Thai monks always remind me of Discworld wizards, vaguely comical, and either morbidly obese or so body-horror sinewy you wonder whether their organs are still on the inside.
“My dear, you have black dress?” My heart sank. Nina’s English can be a little cryptic at times. She couldn’t mean did I have a black dress; was she inquiring whether I was clairvoyant enough to know she needed hers? I really wasn’t in the mood for code-breaking. The night, it seemed, obliged us to attend a stranger’s funeral. I hastily donned black shirt and trouser, tried to inhibit my cynicism and dutifully fought my way out into the oven hot Thai night.
I was to be the token foreigner at the funeral. There was the predictable laugh and joke at my expense when I got to the COVID-19 checkpoint: the bald farang should put antibac on his head! Boing! Silly comedy noise on the soundtrack. Smile. Pretend to be amused and laugh along. I had to bend down so the lady with the temperature scanner could reach the side of my head. I climbed over the mountain of shoes in the doorway that offended my health and safety spider-sense and went inside.
Buddhist temples at night are the oddest places, cheap red garden chairs abound, structural columns painted a faux gold and plastic Buddhas all illuminated by stark white strip lights. No mood lights, no atmosphere just bold naked white lights. Floral tributes to the deceased stood in front of small shrine behind which were several unboxed Beko refrigerators. Music played via a USB plugged into DVD player plugged into a Heath Robinson assemblage of wooden boards and frayed cables covered in decades of grime and dust. Everything was open to the air and there were as many stray dogs present as mourners.
We waited for some time for an even number of monks to arrive; they sat on a raised dais after performing some half-arsed supplications to a lunchbox-quality Buddha image. Thai monks always remind me of Discworld wizards, vaguely comical, and either morbidly obese or so body-horror sinewy you wonder whether their organs are still on the inside. The most rotund had a fold-back clip holding his robes in place. The windows behind them were covered by a hanging carpet and several pink children’s blankets. The call and response chanting began, which was oddly relaxing apart from the distortion everytime the lead monk rocked too close to the microphone. Everybody made the Wai and got into their spiritual groove.

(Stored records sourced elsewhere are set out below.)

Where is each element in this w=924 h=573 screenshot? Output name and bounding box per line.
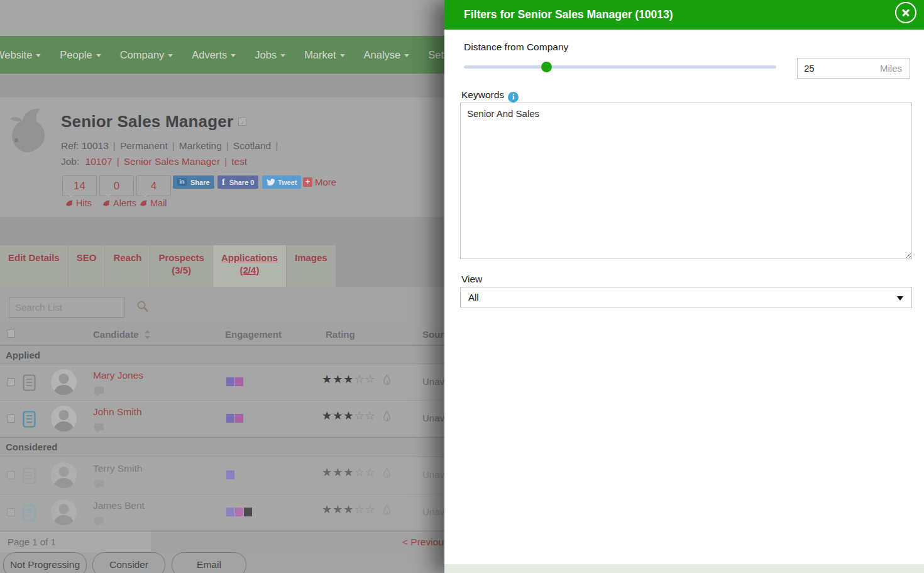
- keywords-label: Keywordsi: [461, 89, 519, 101]
- close-icon[interactable]: [895, 2, 916, 23]
- engagement-indicator: [226, 377, 244, 386]
- document-icon[interactable]: [23, 411, 36, 430]
- flame-icon: [382, 374, 392, 389]
- chevron-down-icon: [168, 54, 173, 57]
- tab-bar: Edit DetailsSEOReachProspects(3/5)Applic…: [0, 245, 336, 287]
- view-select[interactable]: All: [460, 287, 912, 308]
- engagement-swatch: [226, 508, 234, 516]
- engagement-swatch: [235, 377, 243, 386]
- candidate-name-link[interactable]: James Bent: [93, 500, 145, 511]
- engagement-swatch: [244, 508, 252, 516]
- flame-icon: [382, 504, 392, 519]
- hits-count-box[interactable]: 14: [62, 175, 97, 196]
- more-share-icon[interactable]: +: [303, 177, 312, 187]
- nav-item-people[interactable]: People: [60, 49, 101, 61]
- chevron-down-icon: [231, 54, 236, 57]
- tab-applications[interactable]: Applications(2/4): [213, 245, 287, 287]
- row-checkbox[interactable]: [7, 414, 15, 423]
- job-type: Permanent: [120, 140, 168, 151]
- linkedin-share-button[interactable]: inShare: [173, 175, 214, 189]
- distance-slider-track[interactable]: [464, 65, 776, 69]
- document-icon[interactable]: [23, 504, 36, 524]
- sort-icon[interactable]: [145, 330, 150, 339]
- nav-item-jobs[interactable]: Jobs: [255, 49, 285, 61]
- facebook-share-button[interactable]: fShare 0: [217, 175, 258, 189]
- chevron-down-icon: [897, 296, 903, 301]
- document-icon[interactable]: [23, 374, 36, 394]
- alerts-count-box[interactable]: 0: [99, 175, 134, 196]
- view-label: View: [461, 274, 482, 285]
- column-candidate[interactable]: Candidate: [93, 329, 150, 340]
- engagement-indicator: [226, 508, 253, 516]
- hits-link[interactable]: Hits: [65, 198, 92, 208]
- comment-bubble-icon[interactable]: [94, 387, 104, 394]
- distance-value-input[interactable]: [798, 63, 867, 74]
- distance-slider-handle[interactable]: [541, 62, 552, 72]
- rating-stars[interactable]: ★★★☆☆: [322, 409, 376, 423]
- avatar[interactable]: [51, 499, 77, 525]
- nav-item-website[interactable]: Website: [0, 49, 41, 61]
- alerts-link[interactable]: Alerts: [102, 198, 136, 208]
- job-region: Scotland: [233, 140, 271, 151]
- tab-reach[interactable]: Reach: [105, 245, 150, 287]
- fish-icon: [140, 199, 148, 207]
- job-number-link[interactable]: 10107: [85, 156, 113, 167]
- email-button[interactable]: Email: [172, 552, 246, 573]
- engagement-swatch: [226, 470, 234, 479]
- rating-stars[interactable]: ★★★☆☆: [322, 372, 376, 386]
- row-checkbox[interactable]: [7, 508, 15, 516]
- candidate-name-link[interactable]: Terry Smith: [93, 463, 142, 474]
- job-name-link[interactable]: Senior Sales Manager: [124, 156, 220, 167]
- chevron-down-icon: [36, 54, 41, 57]
- keywords-textarea[interactable]: Senior And Sales: [460, 103, 912, 259]
- mail-link[interactable]: Mail: [140, 198, 167, 208]
- row-checkbox[interactable]: [7, 378, 15, 386]
- chevron-down-icon: [340, 54, 345, 57]
- comment-bubble-icon[interactable]: [94, 517, 104, 524]
- rating-stars[interactable]: ★★★☆☆: [322, 465, 376, 479]
- nav-item-label: Adverts: [192, 49, 227, 61]
- tweet-button[interactable]: Tweet: [262, 175, 301, 189]
- info-icon[interactable]: i: [508, 92, 519, 103]
- view-selected-value: All: [468, 292, 479, 303]
- tab-prospects[interactable]: Prospects(3/5): [150, 245, 213, 287]
- avatar[interactable]: [51, 369, 77, 395]
- select-all-checkbox[interactable]: [7, 330, 15, 338]
- modal-title: Filters for Senior Sales Manager (10013): [464, 0, 673, 30]
- search-icon[interactable]: [136, 300, 149, 313]
- search-input[interactable]: [9, 297, 124, 318]
- previous-page-link[interactable]: < Previous: [402, 537, 449, 548]
- nav-item-market[interactable]: Market: [304, 49, 344, 61]
- edit-title-icon[interactable]: [238, 118, 246, 126]
- nav-item-label: Jobs: [255, 49, 277, 61]
- avatar[interactable]: [51, 406, 77, 431]
- distance-value-box: Miles: [797, 58, 910, 79]
- nav-item-adverts[interactable]: Adverts: [192, 49, 236, 61]
- document-icon[interactable]: [23, 467, 36, 487]
- row-checkbox[interactable]: [7, 471, 15, 479]
- job-tag-link[interactable]: test: [231, 156, 247, 167]
- job-ref: Ref: 10013: [61, 140, 109, 151]
- more-share-label[interactable]: More: [315, 177, 336, 187]
- page-indicator: Page 1 of 1: [8, 537, 56, 547]
- job-label: Job:: [61, 156, 79, 167]
- candidate-name-link[interactable]: Mary Jones: [93, 370, 143, 381]
- candidate-name-link[interactable]: John Smith: [93, 406, 142, 418]
- tab-edit-details[interactable]: Edit Details: [0, 245, 69, 287]
- mail-count-box[interactable]: 4: [136, 175, 171, 196]
- nav-item-company[interactable]: Company: [120, 49, 173, 61]
- nav-item-analyse[interactable]: Analyse: [364, 49, 410, 61]
- tab-images[interactable]: Images: [287, 245, 336, 287]
- nav-item-label: Analyse: [364, 49, 401, 61]
- nav-item-label: Market: [304, 49, 336, 61]
- modal-header: Filters for Senior Sales Manager (10013): [444, 0, 924, 30]
- comment-bubble-icon[interactable]: [94, 423, 104, 430]
- job-meta-line: Ref: 10013|Permanent|Marketing|Scotland|: [61, 140, 282, 152]
- not-progressing-button[interactable]: Not Progressing: [3, 552, 87, 573]
- rating-stars[interactable]: ★★★☆☆: [322, 503, 376, 516]
- consider-button[interactable]: Consider: [92, 552, 165, 573]
- tab-seo[interactable]: SEO: [69, 245, 106, 287]
- comment-bubble-icon[interactable]: [94, 480, 104, 487]
- avatar[interactable]: [51, 462, 77, 488]
- modal-footer-strip: [444, 564, 924, 573]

The deceased’s family sat on heavy wooden chairs in front of the monks through the first set of chanting. The monks held what looked like ceremonial fly swotters in front of their faces. As the number of voices in the spiritual chorus raised to four, ceremonial offerings were placed in front of the monks and four family members got on their hands and knees in devotion. In contrast to the Hindu cremation Nina and I had spectated at in Kathmandu, there was no wailing, no gnashing of teeth and no deathly pallid hands sticking out comically from under shrouds. The whole event took at most twenty minutes and was conducted with the sort of stiff upper lip reserve my Englishness approves of. Nina said the ceremony was cut short due to the lateness of the hour.
Feeling that this anti-climax lacked the grandeur an anonymous cancer victim deserved, I stood back while the departing mourners, Nina and her work colleagues, took selfies and group photos. The deceased raised no objection to this accounting of his life totalling only a co-worker’s status update. The futility of life, social media and cancer fully-measured, the living went for KFC.
May your death go viral.
Hysterically funny! Decent piece of writing, dude!